The pen the tablet comes with in the Pro version is fantastic and super sensitive (you can change its sensitivity of course) and the 10 additional spare pen tips it comes with a real great bonus too.  Within the pen itself you also have two buttons which again can be set to do whatever you want. I have mine set to “Undo” and to “Right Click” as these are probably the two most used functions for me.  I can also use the opposite end of the pen as an eraser though I don’t tend to use this as it’s faster pressing hotkey “E” on my keyboard.

Which brings me to my last point...one-key keyboards shortcuts in combination with a well customised Wacom tablet go along way to improving your productivity as a designer.  There’s not many commands within Photoshop where I’m still opening drop down menus...if there’s a keyboard shortcut, I’m using it.

So overall, I’m super happy with my Wacom and would highly recommend the quality of the Pro version which doesn’t come with any special program software such as Corel Paint etc like the cheaper “amateurish” versions do.  After reading less than complimentary comments on the feel of the pen after prolonged use on these cheaper Wacom models I decided on the Pro and I must say it has elevated my game to a new level.

The only less positive points I’d add to this commentary are that I’ve managed to scratch a small section of the glass surface of the tablet by what I can only think was applying too much pressure to the pen’s tip.  I realised that the rounded tip appeared damaged and its roundness lost which meant a sharp pointed tip which inevitably caused scratches.
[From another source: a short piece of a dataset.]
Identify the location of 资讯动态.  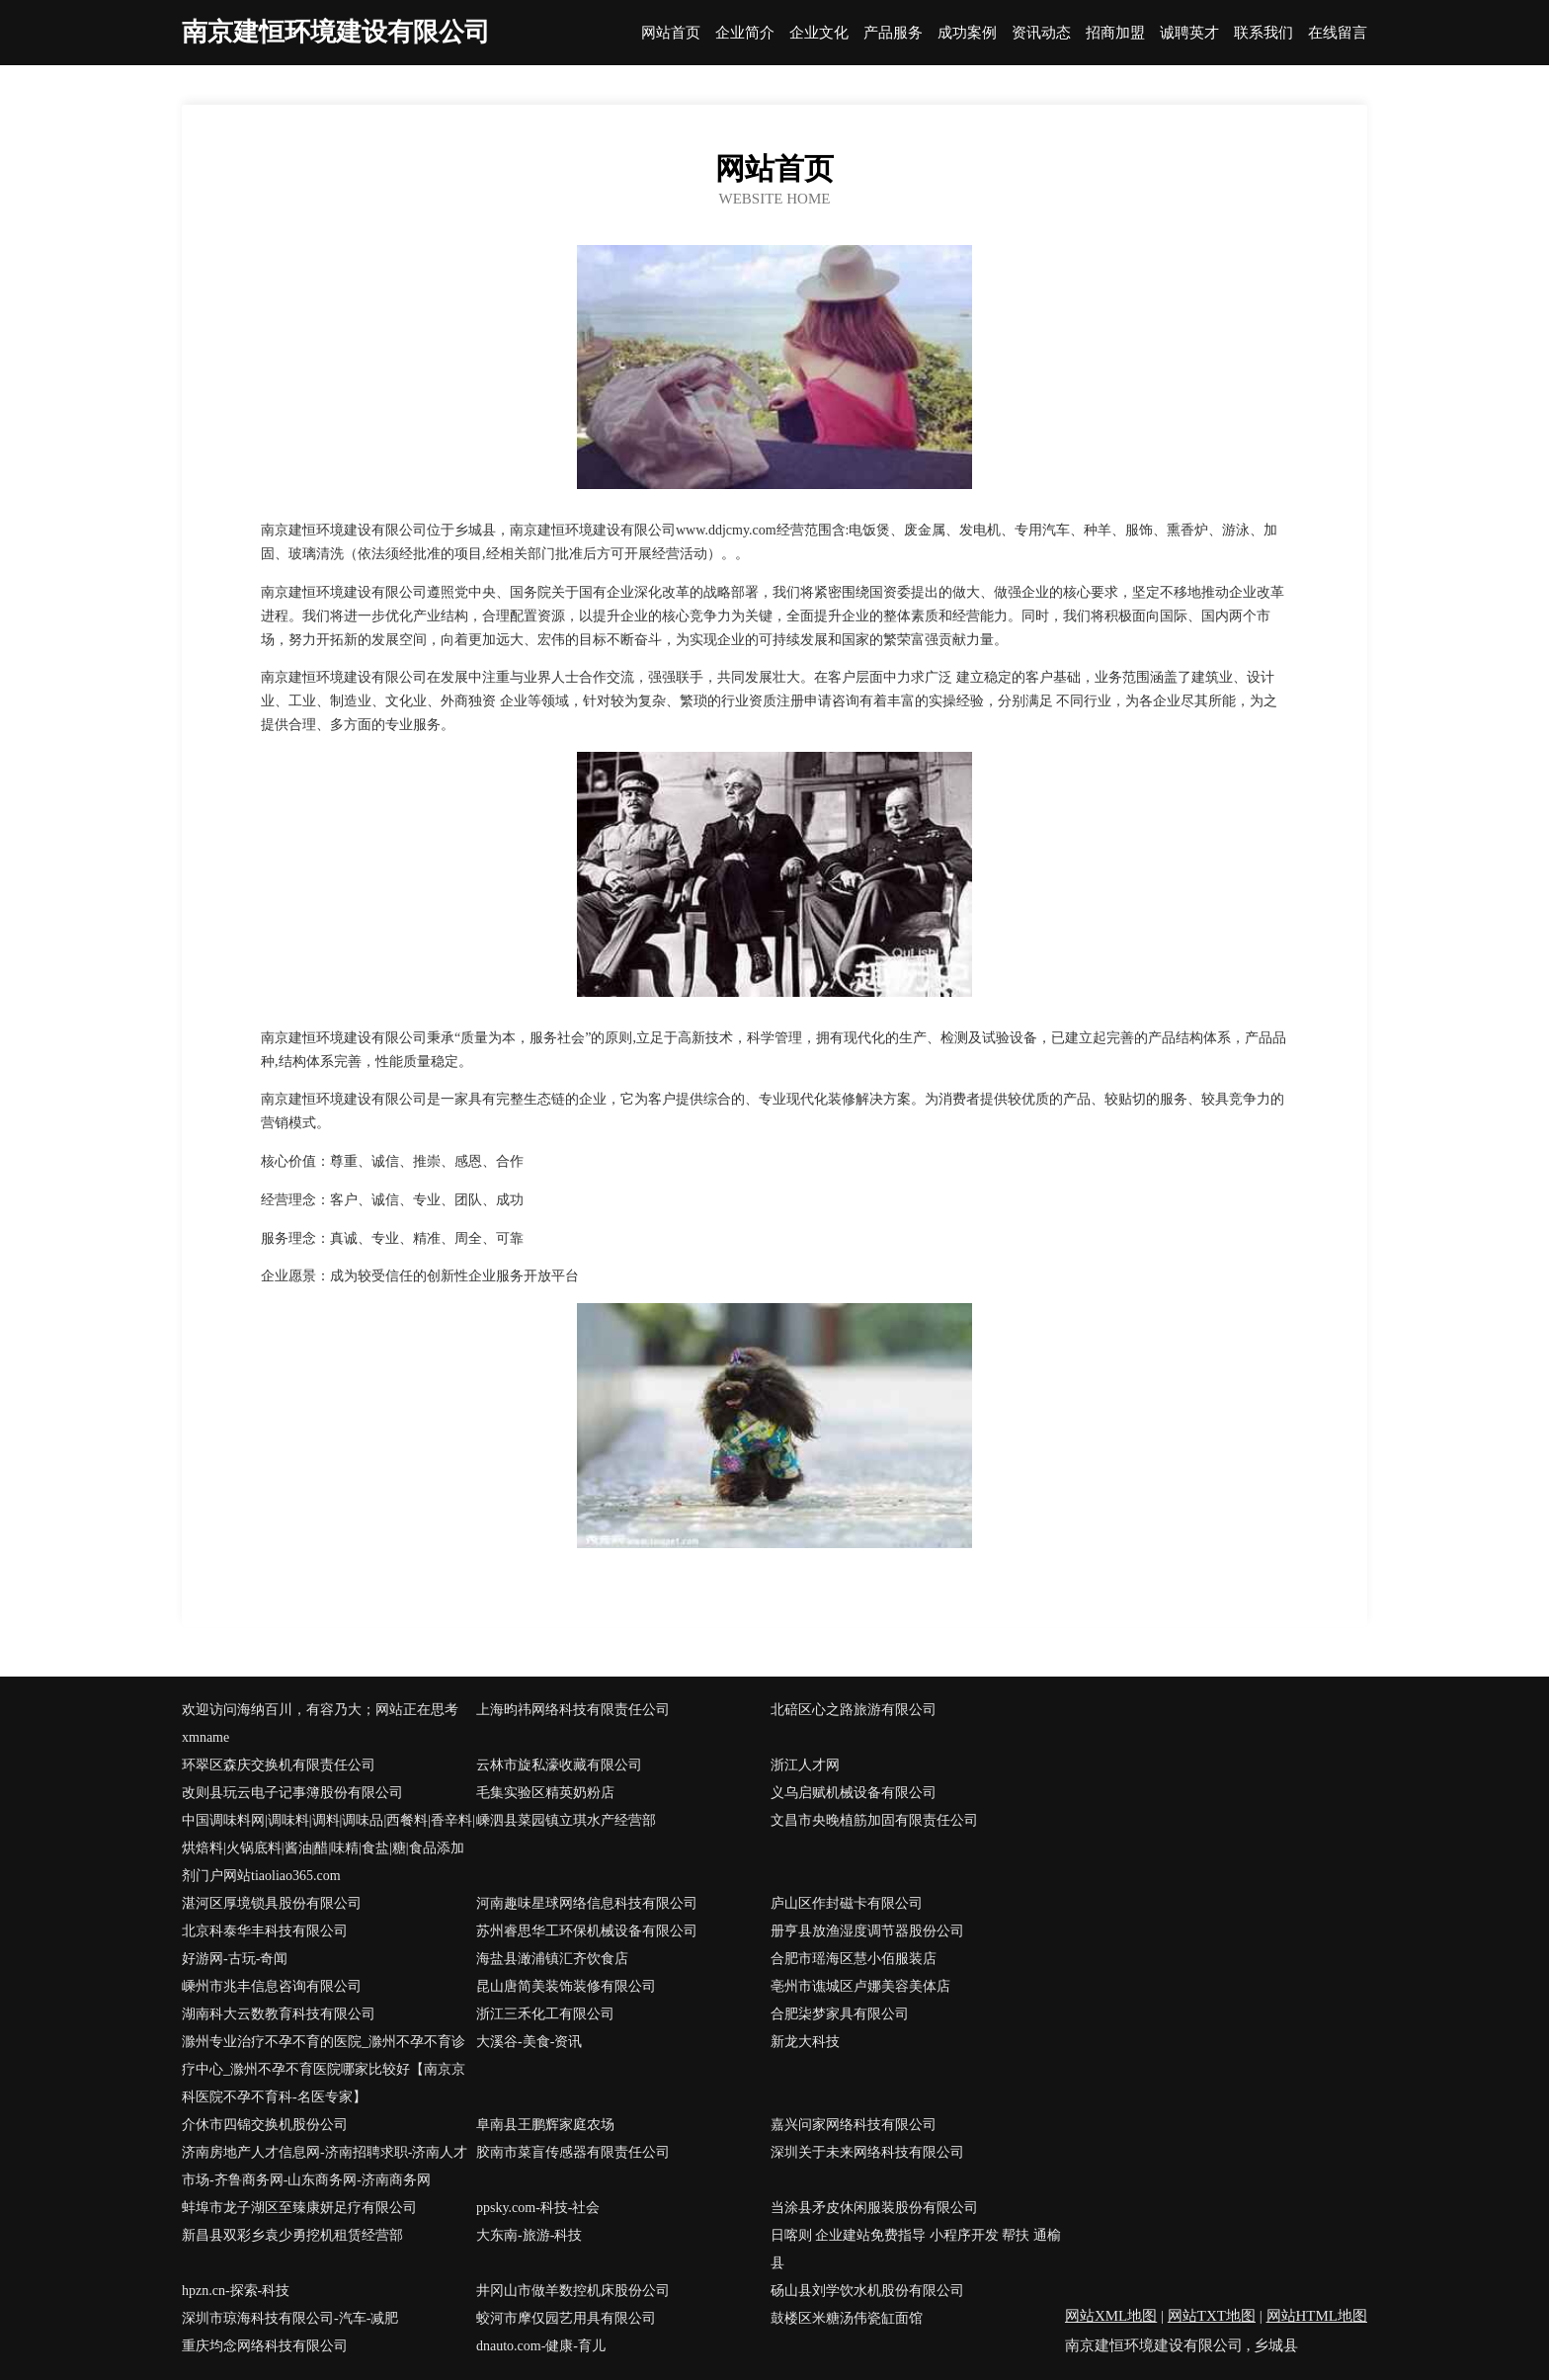 (1041, 33).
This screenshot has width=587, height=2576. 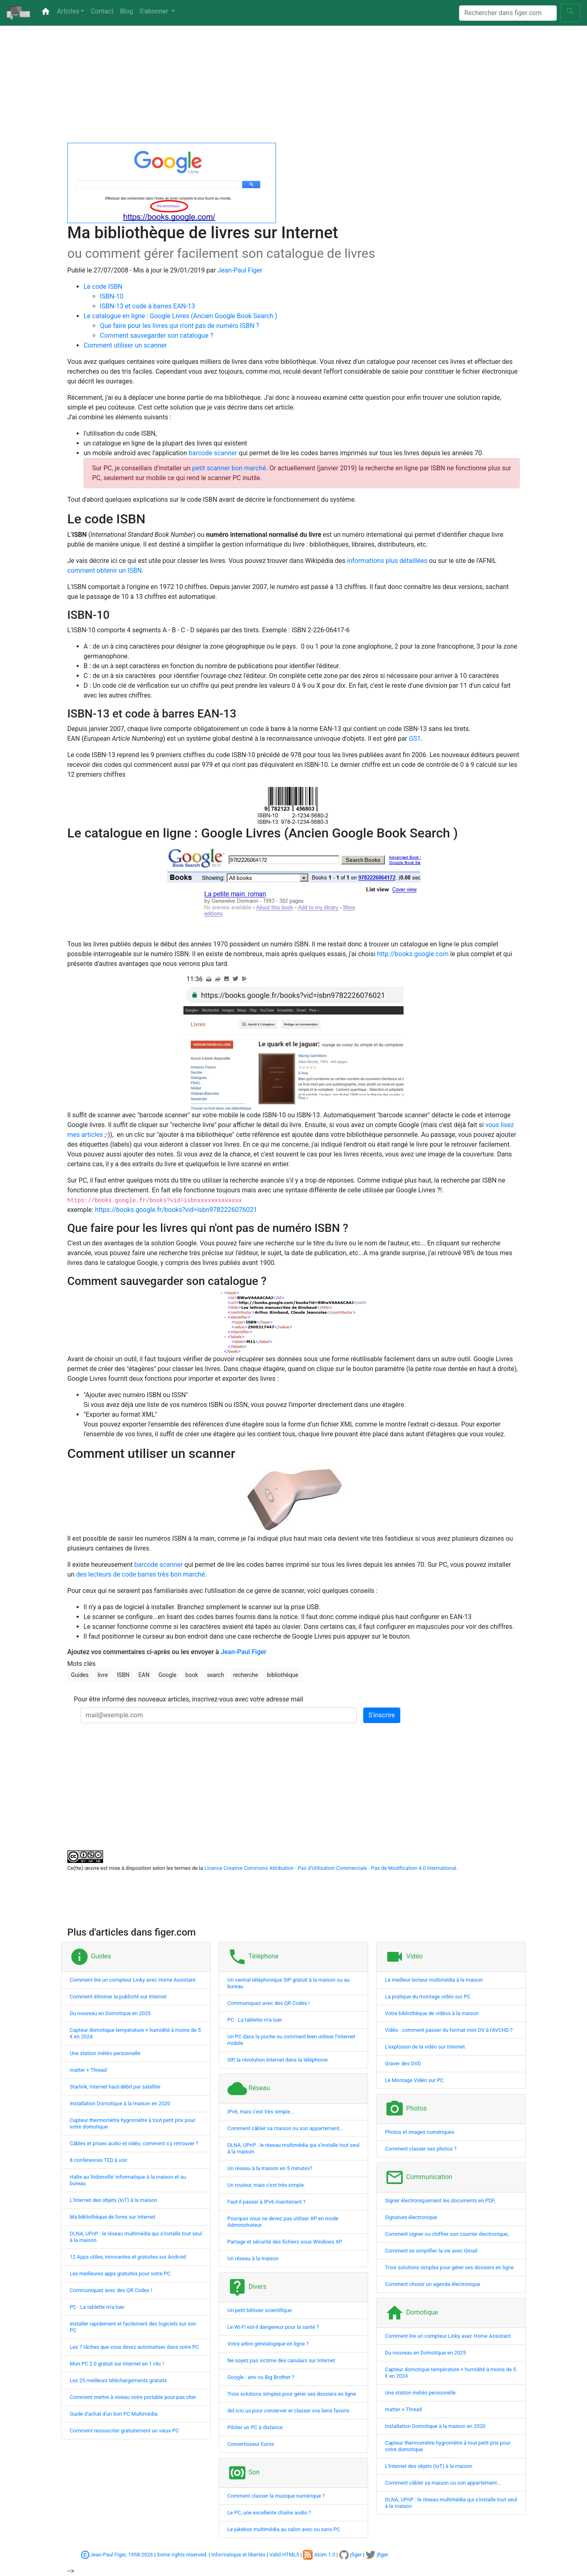 What do you see at coordinates (144, 1675) in the screenshot?
I see `EAN` at bounding box center [144, 1675].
After changing to a different type of tip I see the same happening and I wonder whether it’s just me as I don’t remember reading any negatives in this regard?

Anyhow, Wacom isn’t the cheapest out there and I’m sure there’s equally good tablets that can do the job just as well but if you want to go with an industry standard, Wacom won’t disappoint and if you intend to elevate your design practice to the next level, the Wacom Pro tablet is your friend!